■ About this exercise
Will you output the entries below exactly, skipping every image they contain?
╭─ Materials provided
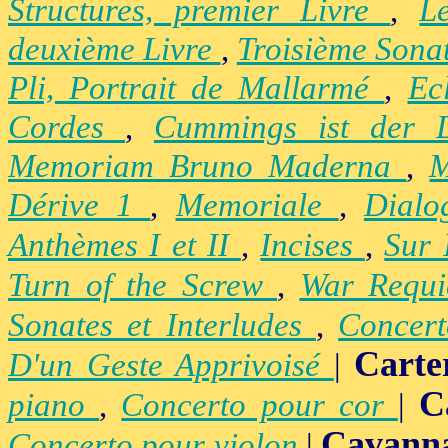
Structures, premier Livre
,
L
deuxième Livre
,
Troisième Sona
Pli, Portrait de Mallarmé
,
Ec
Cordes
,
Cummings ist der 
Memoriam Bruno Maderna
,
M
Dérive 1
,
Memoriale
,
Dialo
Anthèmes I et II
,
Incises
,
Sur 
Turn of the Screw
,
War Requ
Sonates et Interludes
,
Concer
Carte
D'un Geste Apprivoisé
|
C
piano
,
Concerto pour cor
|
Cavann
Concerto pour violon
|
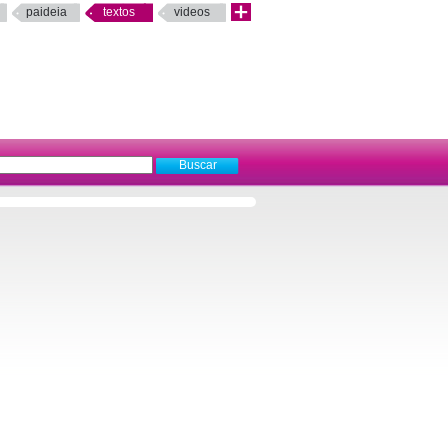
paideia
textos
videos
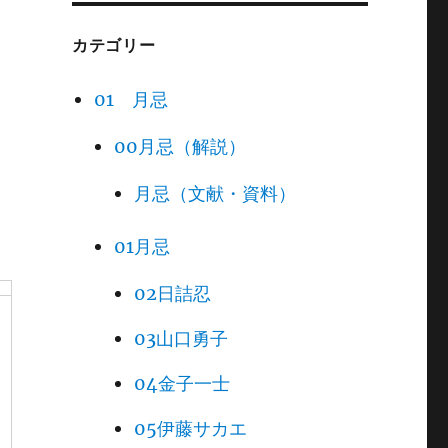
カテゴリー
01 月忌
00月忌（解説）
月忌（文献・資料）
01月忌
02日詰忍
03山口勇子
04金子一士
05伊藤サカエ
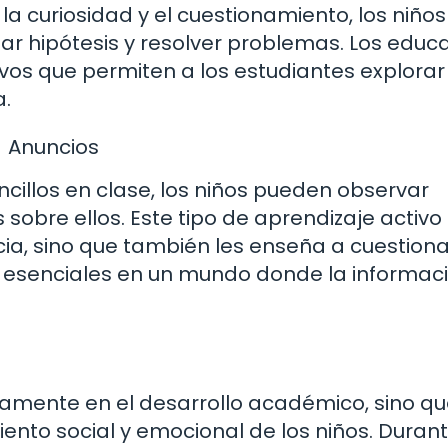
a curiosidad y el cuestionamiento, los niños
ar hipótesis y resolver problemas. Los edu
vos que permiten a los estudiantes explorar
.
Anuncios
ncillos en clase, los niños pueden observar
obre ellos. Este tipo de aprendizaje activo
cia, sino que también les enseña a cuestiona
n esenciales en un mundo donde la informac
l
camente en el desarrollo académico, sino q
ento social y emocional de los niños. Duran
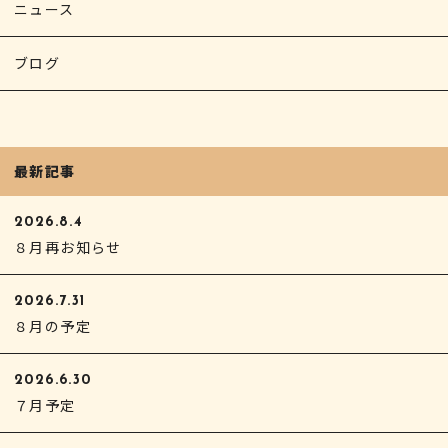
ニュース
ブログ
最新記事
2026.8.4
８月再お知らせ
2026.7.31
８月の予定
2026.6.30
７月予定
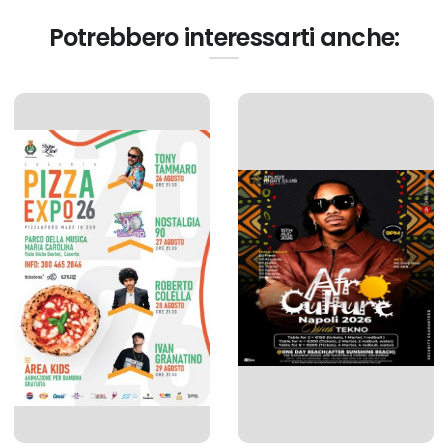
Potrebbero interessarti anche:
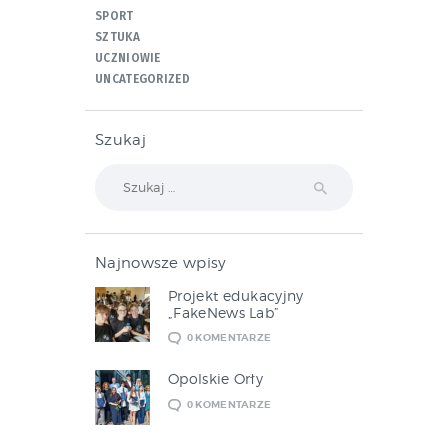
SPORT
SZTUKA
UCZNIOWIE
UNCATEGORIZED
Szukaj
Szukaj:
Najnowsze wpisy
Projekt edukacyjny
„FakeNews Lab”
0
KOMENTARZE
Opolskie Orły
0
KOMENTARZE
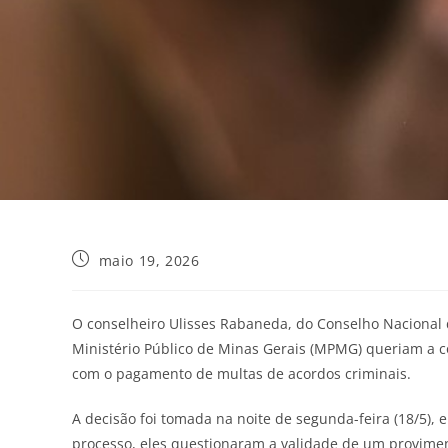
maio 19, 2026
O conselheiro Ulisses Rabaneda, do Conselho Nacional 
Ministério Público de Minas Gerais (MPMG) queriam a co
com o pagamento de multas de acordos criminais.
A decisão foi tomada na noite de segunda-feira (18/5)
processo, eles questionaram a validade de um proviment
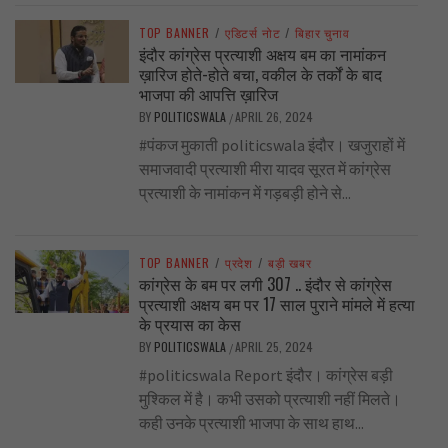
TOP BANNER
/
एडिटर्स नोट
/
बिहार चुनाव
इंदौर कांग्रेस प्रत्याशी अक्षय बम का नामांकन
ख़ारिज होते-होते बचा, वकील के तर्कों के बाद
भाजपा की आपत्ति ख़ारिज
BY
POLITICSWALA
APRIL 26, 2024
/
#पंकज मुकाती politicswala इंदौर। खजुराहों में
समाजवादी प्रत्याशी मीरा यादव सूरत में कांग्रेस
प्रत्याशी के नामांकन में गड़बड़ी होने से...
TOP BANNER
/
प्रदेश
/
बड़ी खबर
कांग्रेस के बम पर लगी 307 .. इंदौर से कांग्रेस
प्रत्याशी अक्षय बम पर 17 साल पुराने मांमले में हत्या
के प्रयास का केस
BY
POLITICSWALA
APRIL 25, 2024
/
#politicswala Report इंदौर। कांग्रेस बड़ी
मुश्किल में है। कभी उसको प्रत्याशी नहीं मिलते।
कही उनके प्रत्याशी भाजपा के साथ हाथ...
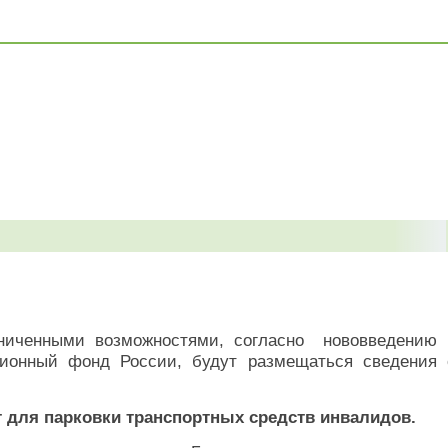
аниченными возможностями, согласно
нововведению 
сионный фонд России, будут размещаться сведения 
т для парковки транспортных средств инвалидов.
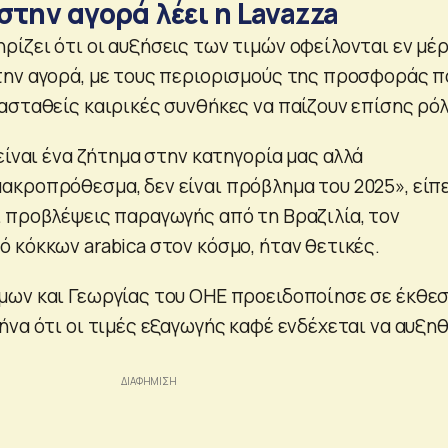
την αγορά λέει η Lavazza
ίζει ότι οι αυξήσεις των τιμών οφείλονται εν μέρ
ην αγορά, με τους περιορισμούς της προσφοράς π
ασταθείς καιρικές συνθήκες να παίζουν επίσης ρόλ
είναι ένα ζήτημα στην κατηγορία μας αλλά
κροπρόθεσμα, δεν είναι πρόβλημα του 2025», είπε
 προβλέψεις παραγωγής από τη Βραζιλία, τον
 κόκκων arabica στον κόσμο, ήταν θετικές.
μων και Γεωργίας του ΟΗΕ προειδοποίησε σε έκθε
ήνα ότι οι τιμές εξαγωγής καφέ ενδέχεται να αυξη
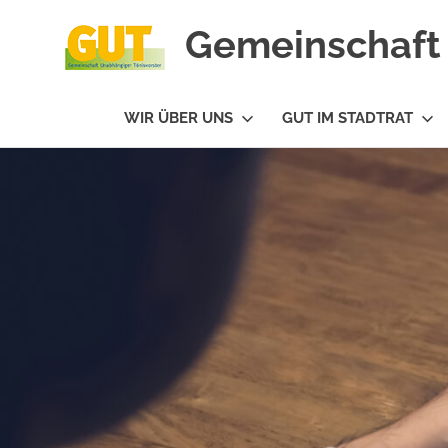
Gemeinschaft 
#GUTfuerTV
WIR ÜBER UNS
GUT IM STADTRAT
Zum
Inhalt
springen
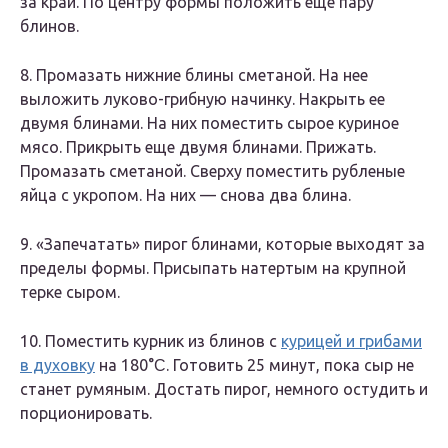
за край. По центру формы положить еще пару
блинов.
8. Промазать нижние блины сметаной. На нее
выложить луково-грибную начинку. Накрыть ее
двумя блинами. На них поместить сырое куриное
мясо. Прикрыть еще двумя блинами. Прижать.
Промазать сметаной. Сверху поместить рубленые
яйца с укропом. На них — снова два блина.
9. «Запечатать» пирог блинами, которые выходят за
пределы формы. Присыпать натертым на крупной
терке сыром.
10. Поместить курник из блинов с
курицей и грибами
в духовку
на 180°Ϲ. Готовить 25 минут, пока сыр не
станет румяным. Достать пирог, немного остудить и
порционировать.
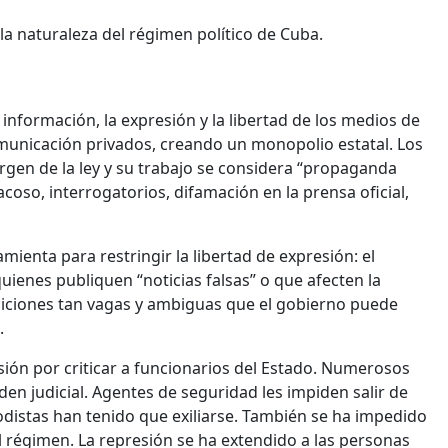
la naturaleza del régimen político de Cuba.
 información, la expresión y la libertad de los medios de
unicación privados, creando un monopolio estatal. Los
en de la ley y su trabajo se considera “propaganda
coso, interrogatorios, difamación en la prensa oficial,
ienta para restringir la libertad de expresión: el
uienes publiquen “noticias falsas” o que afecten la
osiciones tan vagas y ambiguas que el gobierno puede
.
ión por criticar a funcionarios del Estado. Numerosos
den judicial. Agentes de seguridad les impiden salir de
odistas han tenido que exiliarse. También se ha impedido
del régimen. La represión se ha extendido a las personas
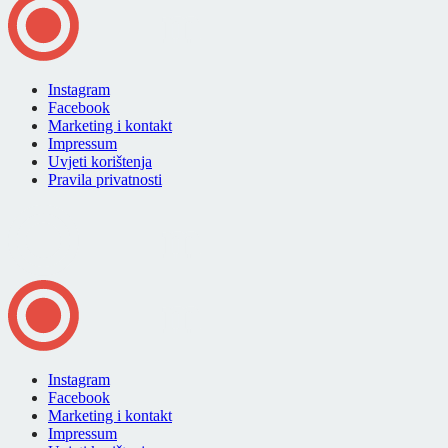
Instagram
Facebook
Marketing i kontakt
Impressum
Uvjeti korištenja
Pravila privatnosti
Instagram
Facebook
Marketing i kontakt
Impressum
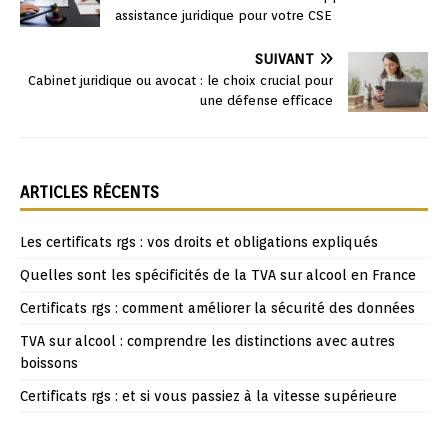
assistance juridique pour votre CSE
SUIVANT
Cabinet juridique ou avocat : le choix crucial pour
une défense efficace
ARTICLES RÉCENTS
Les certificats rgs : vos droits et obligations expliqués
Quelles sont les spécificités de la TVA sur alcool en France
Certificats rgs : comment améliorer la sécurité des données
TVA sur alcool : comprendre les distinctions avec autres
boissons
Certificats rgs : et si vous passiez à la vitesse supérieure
╰─
■ Task response
Structures, premier Livre
,
L
deuxième Livre
,
Troisième Sona
Pli, Portrait de Mallarmé
,
Ec
Cordes
,
Cummings ist der 
Memoriam Bruno Maderna
,
M
Dérive 1
,
Memoriale
,
Dialo
Anthèmes I et II
,
Incises
,
Sur 
Turn of the Screw
,
War Requ
Sonates et Interludes
,
Concer
Carte
D'un Geste Apprivoisé
|
C
piano
,
Concerto pour cor
|
Cavann
Concerto pour violon
|
paideia
textos
videos
カテゴリー
01 月忌
00月忌（解説）
月忌（文献・資料）
01月忌
02日詰忍
03山口勇子
04金子一士
05伊藤サカエ
a curiosidad y el cuestionamiento, los niños
ar hipótesis y resolver problemas. Los edu
vos que permiten a los estudiantes explorar
.
Anuncios
ncillos en clase, los niños pueden observar
obre ellos. Este tipo de aprendizaje activo
cia, sino que también les enseña a cuestiona
n esenciales en un mundo donde la informac
l
camente en el desarrollo académico, sino q
ento social y emocional de los niños. Duran
ニュース
ブログ
最新記事
2026.8.4
８月再お知らせ
2026.7.31
８月の予定
2026.6.30
７月予定
Potrebbero interessarti anche:
SPORT
SZTUKA
UCZNIOWIE
UNCATEGORIZED
Szukaj
Szukaj:
Najnowsze wpisy
Projekt edukacyjny
„FakeNews Lab”
0
KOMENTARZE
Opolskie Orły
0
KOMENTARZE
maio 19, 2026
O conselheiro Ulisses Rabaneda, do Conselho Nacional 
Ministério Público de Minas Gerais (MPMG) queriam a co
com o pagamento de multas de acordos criminais.
A decisão foi tomada na noite de segunda-feira (18/5)
processo, eles questionaram a validade de um proviment
TOP BANNER
/
एडिटर्स नोट
/
बिहार चुनाव
इंदौर कांग्रेस प्रत्याशी अक्षय बम का नामांकन
ख़ारिज होते-होते बचा, वकील के तर्कों के बाद
भाजपा की आपत्ति ख़ारिज
BY
POLITICSWALA
APRIL 26, 2024
/
#पंकज मुकाती politicswala इंदौर। खजुराहों में
समाजवादी प्रत्याशी मीरा यादव सूरत में कांग्रेस
प्रत्याशी के नामांकन में गड़बड़ी होने से...
TOP BANNER
/
प्रदेश
/
बड़ी खबर
कांग्रेस के बम पर लगी 307 .. इंदौर से कांग्रेस
प्रत्याशी अक्षय बम पर 17 साल पुराने मांमले में हत्या
के प्रयास का केस
BY
POLITICSWALA
APRIL 25, 2024
/
#politicswala Report इंदौर। कांग्रेस बड़ी
मुश्किल में है। कभी उसको प्रत्याशी नहीं मिलते।
कही उनके प्रत्याशी भाजपा के साथ हाथ...
аниченными возможностями, согласно
нововведению 
сионный фонд России, будут размещаться сведения 
т для парковки транспортных средств инвалидов.
την αγορά λέει η Lavazza
ίζει ότι οι αυξήσεις των τιμών οφείλονται εν μέρ
ην αγορά, με τους περιορισμούς της προσφοράς π
ασταθείς καιρικές συνθήκες να παίζουν επίσης ρόλ
είναι ένα ζήτημα στην κατηγορία μας αλλά
κροπρόθεσμα, δεν είναι πρόβλημα του 2025», είπε
 προβλέψεις παραγωγής από τη Βραζιλία, τον
 κόκκων arabica στον κόσμο, ήταν θετικές.
μων και Γεωργίας του ΟΗΕ προειδοποίησε σε έκθε
ήνα ότι οι τιμές εξαγωγής καφέ ενδέχεται να αυξη
Gemeinschaft 
#GUTfuerTV
WIR ÜBER UNS
GUT IM STADTRAT
Zum
Inhalt
springen
за край. По центру формы положить еще пару
блинов.
8. Промазать нижние блины сметаной. На нее
выложить луково-грибную начинку. Накрыть ее
двумя блинами. На них поместить сырое куриное
мясо. Прикрыть еще двумя блинами. Прижать.
Промазать сметаной. Сверху поместить рубленые
яйца с укропом. На них — снова два блина.
9. «Запечатать» пирог блинами, которые выходят за
пределы формы. Присыпать натертым на крупной
терке сыром.
10. Поместить курник из блинов с
курицей и грибами
в духовку
на 180°Ϲ. Готовить 25 минут, пока сыр не
станет румяным. Достать пирог, немного остудить и
порционировать.
la naturaleza del régimen político de Cuba.
 información, la expresión y la libertad de los medios de
unicación privados, creando un monopolio estatal. Los
en de la ley y su trabajo se considera “propaganda
coso, interrogatorios, difamación en la prensa oficial,
ienta para restringir la libertad de expresión: el
uienes publiquen “noticias falsas” o que afecten la
osiciones tan vagas y ambiguas que el gobierno puede
.
ión por criticar a funcionarios del Estado. Numerosos
den judicial. Agentes de seguridad les impiden salir de
odistas han tenido que exiliarse. También se ha impedido
del régimen. La represión se ha extendido a las personas
Instagram
Facebook
Marketing i kontakt
Impressum
Uvjeti korištenja
Pravila privatnosti
Instagram
Facebook
Marketing i kontakt
Impressum
assistance juridique pour votre CSE
SUIVANT
Cabinet juridique ou avocat : le choix crucial pour
une défense efficace
ARTICLES RÉCENTS
Les certificats rgs : vos droits et obligations expliqués
Quelles sont les spécificités de la TVA sur alcool en France
Certificats rgs : comment améliorer la sécurité des données
TVA sur alcool : comprendre les distinctions avec autres
boissons
Certificats rgs : et si vous passiez à la vitesse supérieure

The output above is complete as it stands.